No Such Thing as a Fish

I was appalled to read that Henry Gee (Letters, 20 July) considers part of my review of his book Deep Time to be an attack on the late Colin Patterson. It was not – my quarrel was solely with Gee’s ossified version of Patterson’s views. I was both a friend and admirer of Patterson; indeed, I published a memoir of him last year in the Biographical Memoirs of the Royal Society wherein my regard for him is evident. Gee also accuses me of authoritarianism, but while it would be authoritarian to describe an author as a ‘fool’ (which I didn’t), it is merely assertive to describe him as ‘out-of-date’ (which I did). The latter is easily rectified by a little reading; there is very little you can do about the former.

Richard Fortey
Natural History Museum, London SW7


What Foucault Surely Knew

Roger Jones (Letters, 6 July) is sure that Foucault knew that Cardano invented the universal joint because the French word for the device is cardan. Such confidence is misplaced. Many years ago a French-speaking garage owner in Switzerland was surprised at my ignorance of the word carter (the French word for ‘sump’ and ‘crank-case’), which he claimed was ‘un mot anglais’. In fact the word is derived from the name of an English inventor, John Harrison Carter, who died in 1903. For nearly thirty years I have been trying to find out about this engineer – but without success.

Timothy Stunt
Newtown, Connecticut


Small Questions about Prams etc

Zachary Leader (Letters, 6 July) wants to know the meaning of the world ‘pram’ in John Betjeman’s line ‘Miles of pram in the wind and Pam in the gorse track’. He shouldn’t be so literal about ‘miles’. To a young, fastidious recoiler from reality, the bulky sway of two or three well-sprung Edwardian prams on a narrow footpath might well have seemed a never-ending cortège attendant on the extinction of youthful freedom.

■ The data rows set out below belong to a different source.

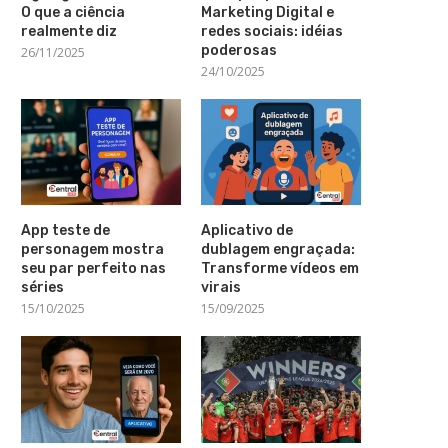
O que a ciência
Marketing Digital e
realmente diz
redes sociais: idéias
poderosas
26/11/2025
24/10/2025
App teste de
Aplicativo de
personagem mostra
dublagem engraçada:
seu par perfeito nas
Transforme vídeos em
séries
virais
15/10/2025
15/09/2025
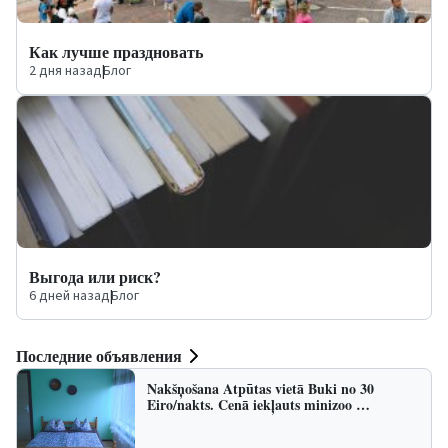
Как лучше праздновать
2 дня назад
|
Блог
Выгода или риск?
6 дней назад
|
Блог
Последние объявления
Nakšņošana Atpūtas vietā Buki no 30
Eiro/nakts. Cenā iekļauts minizoo …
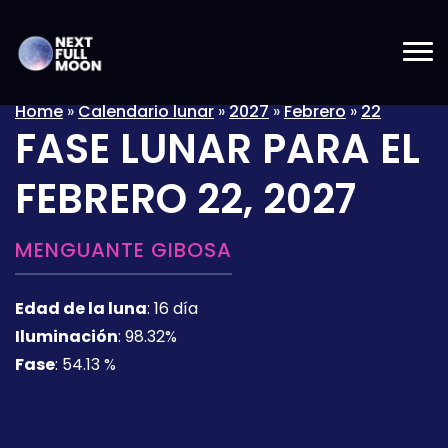
Home
»
Calendario lunar
»
2027
»
Febrero
»
22
FASE LUNAR PARA EL
FEBRERO 22, 2027
MENGUANTE GIBOSA
Edad de la luna
:
16 día
Iluminación
:
98.32%
Fase
:
54.13 %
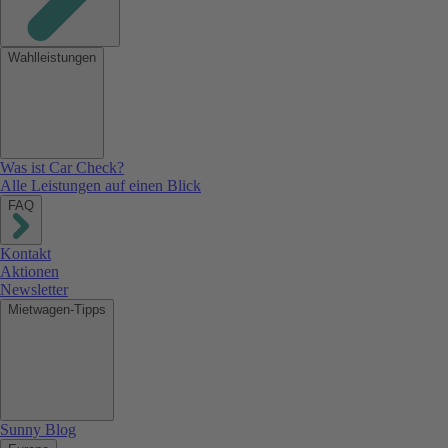
Wahlleistungen
Was ist Car Check?
Alle Leistungen auf einen Blick
FAQ
Kontakt
Aktionen
Newsletter
Mietwagen-Tipps
Sunny Blog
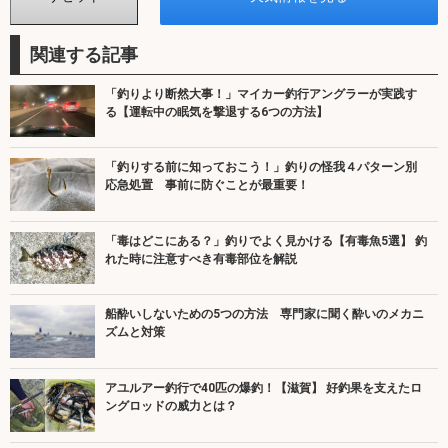
関連する記事
「釣りより断然大事！」マイカー釣行アングラーが実践す
る【運転中の眠気を撃退する6つの方法】
「釣りする前に知っておこう！」釣りの怪我４パターン別
応急処置 事前に防ぐことが最重要！
「毒はどこにある？」釣りでよく見かける【有毒魚5選】 釣
れた時に注意すべき有毒部位を解説
船酔いしないための5つの方法 専門家に聞く酔いのメカニ
ズムと対策
アユルアー釣行で40匹の爆釣！【滋賀】 好釣果を支えたロ
ングロッドの威力とは？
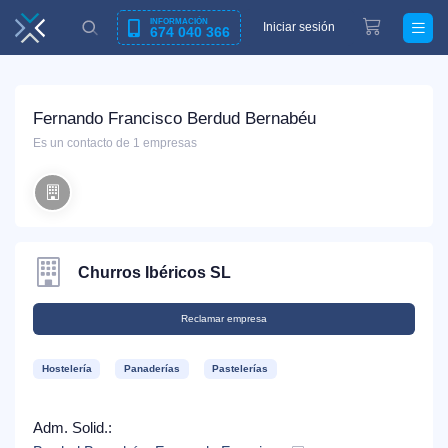
INFORMACIÓN
Iniciar sesión
674 040 366
Fernando Francisco Berdud Bernabéu
Es un contacto de 1 empresas
Churros Ibéricos SL
Reclamar empresa
Hostelería
Panaderías
Pastelerías
Adm. Solid.:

The poem’s opening lines set up ambivalences of urban v. rural, tame v. wild and so on, and may be a clumsy elliptical reference to roads not taken. Maybe ‘miles of pram’ is stretching things a bit, though as an impressionistic stab at conflating blighted pavements and Surrey pinewoods as well as foreshadowing the fettering domesticity awaiting his adored Amazonian Pams, Joans and Myfanwys it works well enough. Betjeman’s footnote to the concluding lines of an earlier poem, ‘Dorset’, warns of his occasionally wayward preference for sound over sense: ‘put in not out of malice or satire but merely for their euphony’.

Fay Zwicky
Claremont, Western Australia

I was interested to read that Jeffrey Frankland (Letters, 20 July) thinks gorse smells ‘coconutty’. I recently ate some gorse flowers and thought they tasted of coconut, but the park warden maintained that they tasted like peanuts.

Jane Brady
Southampton


Don’t fence me in

Reviel Netz asks (LRB, 20 July) why a ranger would want to fence in his cattle. Incest is our reason. In some 200 square kilometres of Amazonic savannah, we are more rangers than ranchers, but we fence off 5000-acre pastures for our calves to keep parental bulls from mating with their two-year-old offspring, who get to have their own young bulls.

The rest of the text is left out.